Go Back in Time with David Levinthal's "The Wild West Series"

Westerners from The Wild West Series by David Levinthal
Image: David Levinthal
As a child, David Levinthal would accompany his mother on errands only if he was wearing his Red Ryder cowboy gloves. “Every morning I’d get up and find my favorite cowboy shirt clean and ready to wear,” Levinthal says. “It wasn’t until many years later that my mother told me that she washed and ironed it every night.” He added, “I am the oldest of four children and was probably indulged a bit more than my siblings.”
It’s the prominent role 1950s-era Western pop culture played in his upbringing that draws Levinthal back to these themes over and over again in his prolific work.

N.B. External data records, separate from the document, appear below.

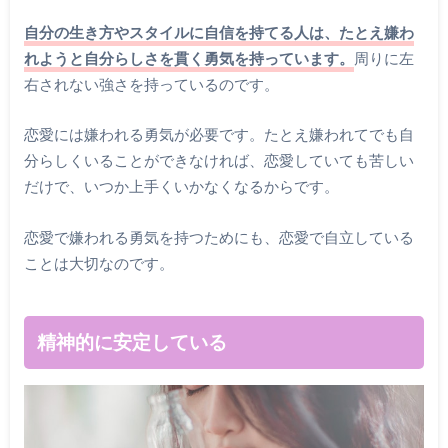
自分の生き方やスタイルに自信を持てる人は、たとえ嫌わ
れようと自分らしさを貫く勇気を持っています。
周りに左
右されない強さを持っているのです。
恋愛には嫌われる勇気が必要です。たとえ嫌われてでも自
分らしくいることができなければ、恋愛していても苦しい
だけで、いつか上手くいかなくなるからです。
恋愛で嫌われる勇気を持つためにも、恋愛で自立している
ことは大切なのです。
精神的に安定している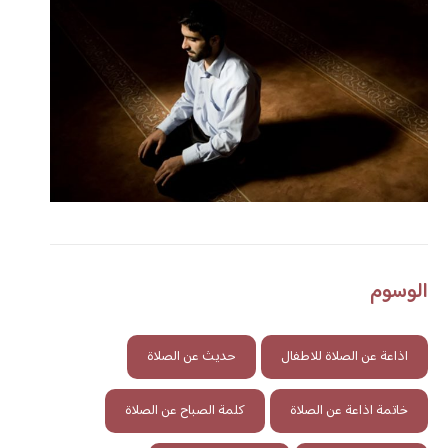
الوسوم
اذاعة عن الصلاة للاطفال
حديث عن الصلاة
خاتمة اذاعة عن الصلاة
كلمة الصباح عن الصلاة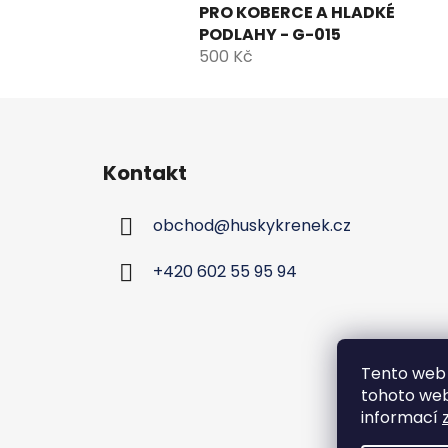
PRO KOBERCE A HLADKÉ
PODLAHY - G-015
500 Kč
Z
á
Kontakt
p
a
obchod
@
huskykrenek.cz
t
í
+420 602 55 95 94
Tento web 
tohoto webu
informací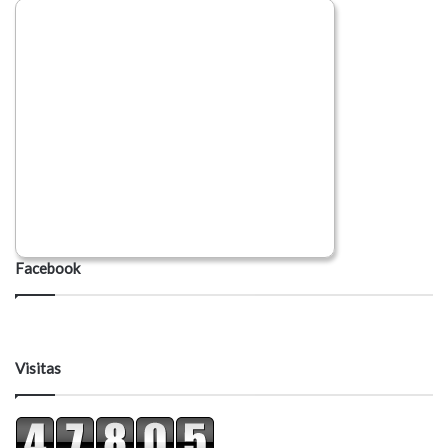
Facebook
Visitas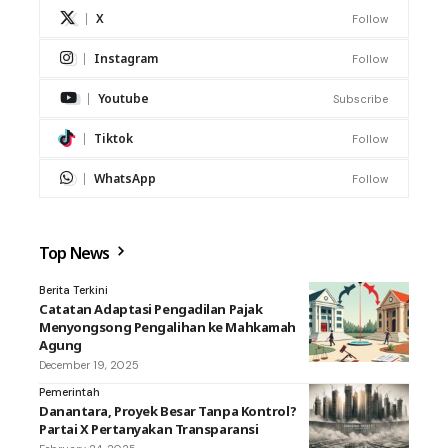
X
Follow
Instagram
Follow
Youtube
Subscribe
Tiktok
Follow
WhatsApp
Follow
Top News
Berita Terkini
Catatan Adaptasi Pengadilan Pajak
Menyongsong Pengalihan ke Mahkamah
Agung
December 19, 2025
Pemerintah
Danantara, Proyek Besar Tanpa Kontrol?
Partai X Pertanyakan Transparansi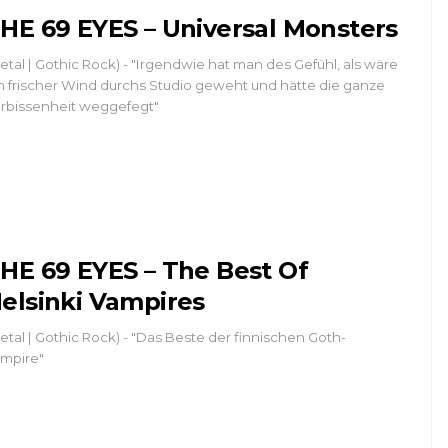
HE 69 EYES – Universal Monsters
etal | Gothic Rock) - "Irgendwie hat man des Gefühl, als wäre
n frischer Wind durchs Studio geweht und hätte die ganze
rbissenheit weggefegt"
HE 69 EYES – The Best Of
elsinki Vampires
etal | Gothic Rock) - "Das Beste der finnischen Goth-
mpire"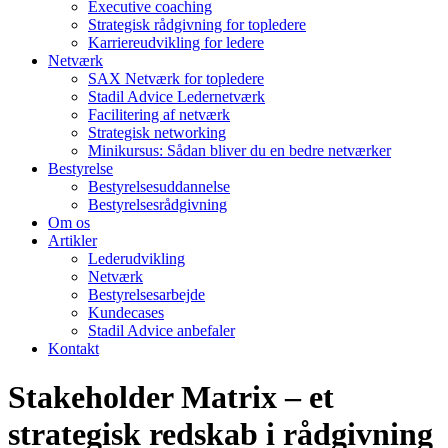
Executive coaching
Strategisk rådgivning for topledere
Karriereudvikling for ledere
Netværk
SAX Netværk for topledere
Stadil Advice Ledernetværk
Facilitering af netværk
Strategisk networking
Minikursus: Sådan bliver du en bedre netværker
Bestyrelse
Bestyrelsesuddannelse
Bestyrelsesrådgivning
Om os
Artikler
Lederudvikling
Netværk
Bestyrelsesarbejde
Kundecases
Stadil Advice anbefaler
Kontakt
Stakeholder Matrix – et
strategisk redskab i rådgivning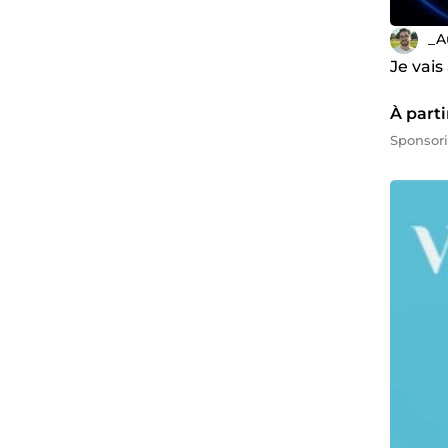
_A
Je vais
À parti
Sponsor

He’s added to his The Wild West series five times over the course of his career, many prints and Polaroids of which are now part of prestigious public collections at places like the Art Institute of Chicago and the Whitney Museum of American Art. “Sometimes I think I’ve done all the cowboy pictures I want to do,” he says. “But I still have some of the figurines from when I was a kid. And every time I go back and look at them, I see them in a different way and continue to be inspired by them.”
Images from Levinthal’s The Wild West series and his book, History, will be on display at the Julie Nester Gallery (1280 Iron Horse Dr, 435.649.7855) Dec 17–Jan 18. A reception for the artist will be held on December 30, 6–8 p.m.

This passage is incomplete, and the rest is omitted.